In more modern times, we witnessed the destructive impact of colourism in the iconic movie “Dreamgirls,” where the more talented singer Effie, masterfully played by Oscar winner Jennifer Hudson, was pushed out of her singing group in favour of light-complexioned Deena, played by Beyonce Knowles, because their manager deemed Deena’s voice and European-like appearance more appealing to white audiences.

In 2019, former U.S. first lady Michelle Obama was voted the Most Admired Woman in the World in a poll by Gallup. Yet, she was not spared from the harmful effects of racism and colourism. A Princeton University and Harvard Law School graduate and attorney, she was repeatedly subjected to disparaging remarks about her dark brown skin and African features. During a 2017 interview, Michelle Obama said that racist comments she received during her eight years as first lady “cut me the deepest.” Furthermore, she painfully recalled denigrating jokes that were made about her appearance.
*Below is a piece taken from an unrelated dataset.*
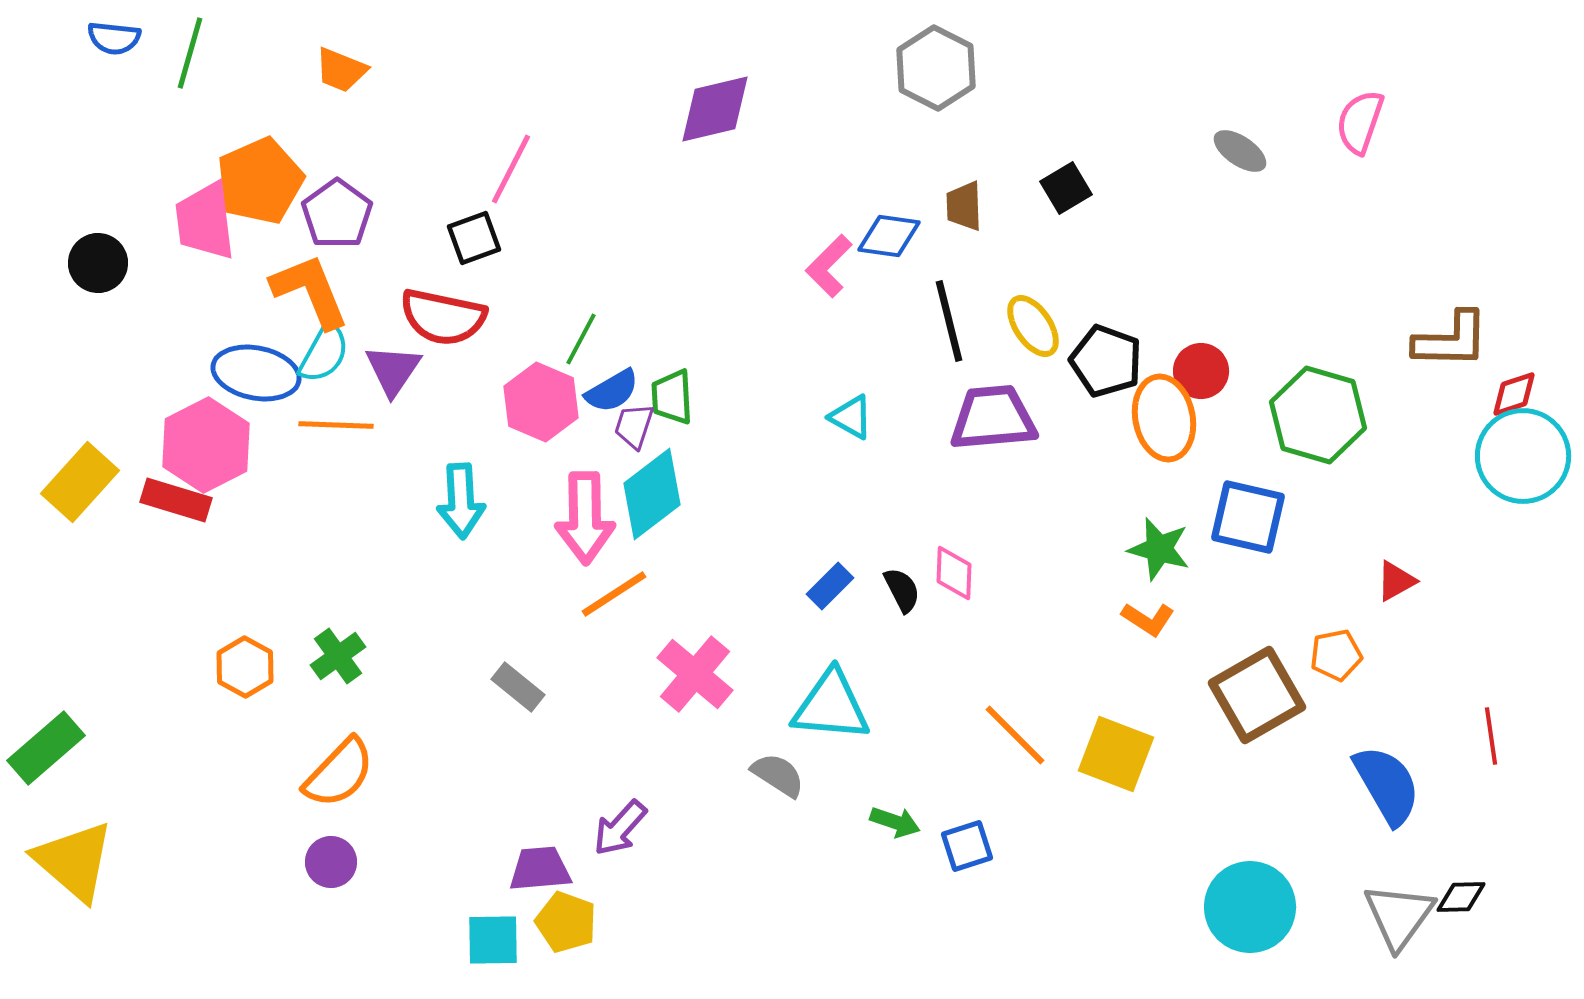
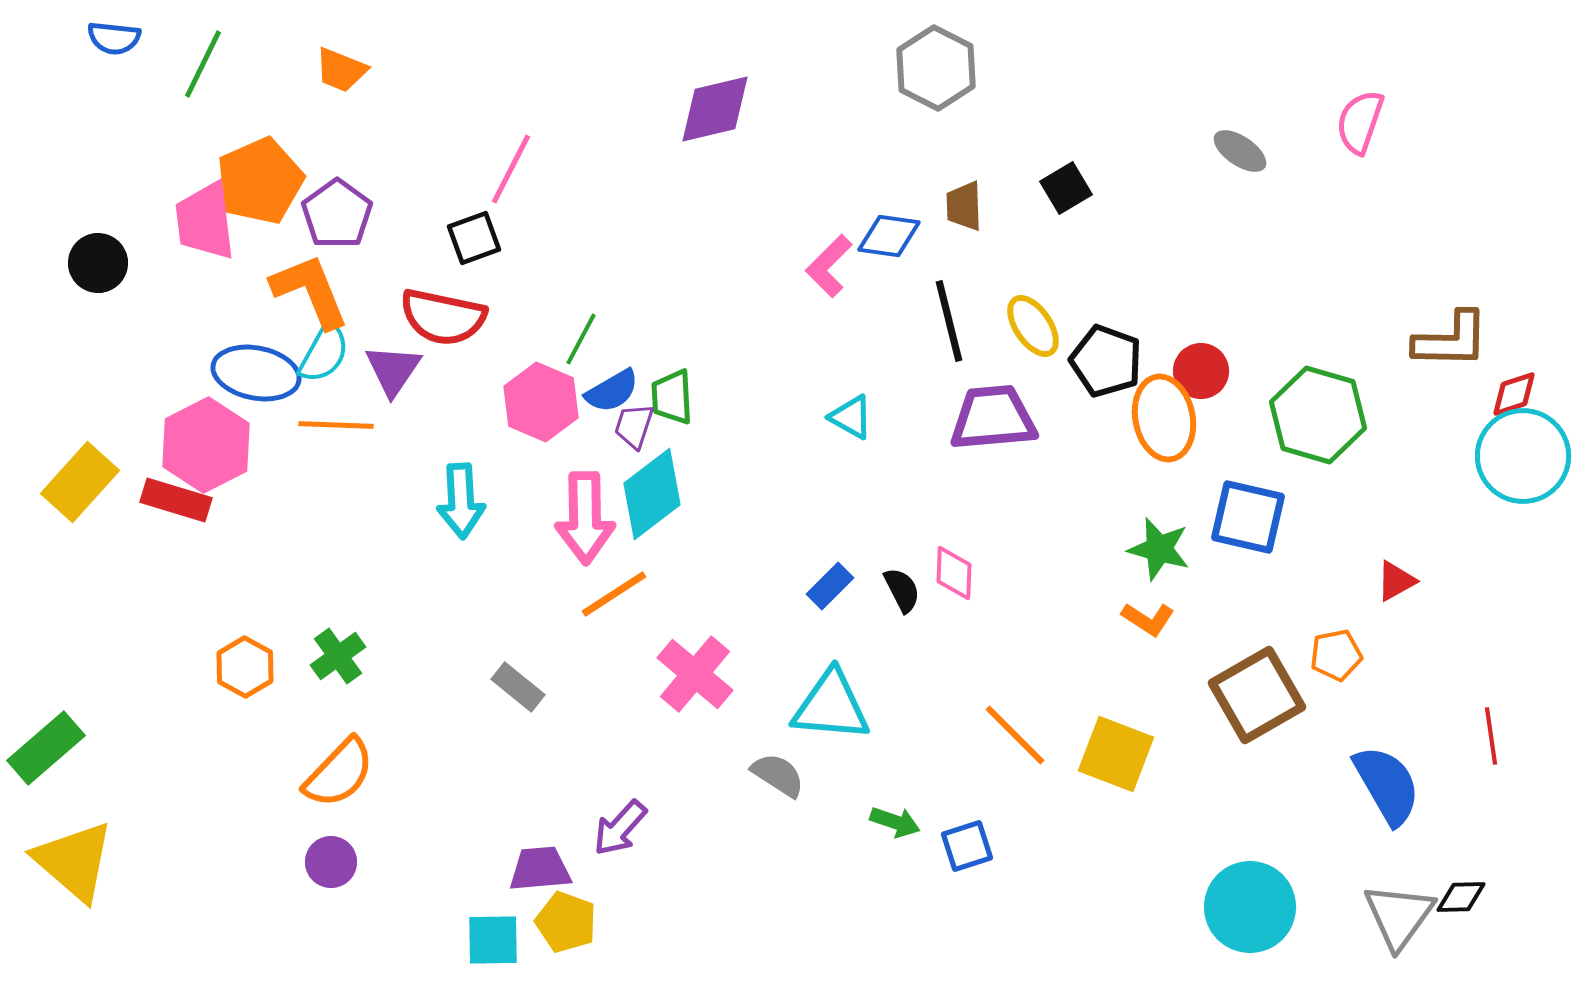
green line at (190, 53): moved 13 px right, 11 px down; rotated 10 degrees clockwise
Fortunately, racial reconciliation, cultural diversity and inclusion efforts are rapidly gaining momentum causing centuries-old beauty ideals to lose traction, thereby freeing our minds to redefine our beauty standards. In the U.S. and globally millions of people and institutions are embracing a paradigm shift; African beauty is being acknowledged and celebrated!

In 2014, People magazine named Kenyan actress Lupita Nyong’o the World’s Most Beautiful Woman. In 2011, African Leila Lopes was crowned Miss Universe becoming the first Angolan woman to win a major pageant title. In 2013, Ethiopian born Yityish Titi Aynaw was crowned the first African Miss Israel. Currently Miss France 2020, Clemence Botino and Miss London 2019, Vimbai Chapungu, have African ancestry.

Fifty-two years after the success of R&B legend James Brown’s powerful soul anthem, women of African ancestry are rising to “Say it loud, I’m black and I’m proud.”

Laura Hill is the Leader of the Virginia Historic Triangle chapter of Coming to the Table, a national racial reconciliation organization, that helps people acknowledge and heal from racial wounds that are a legacy of slavery, and to dismantle systems or racial inequality, injustices and oppression.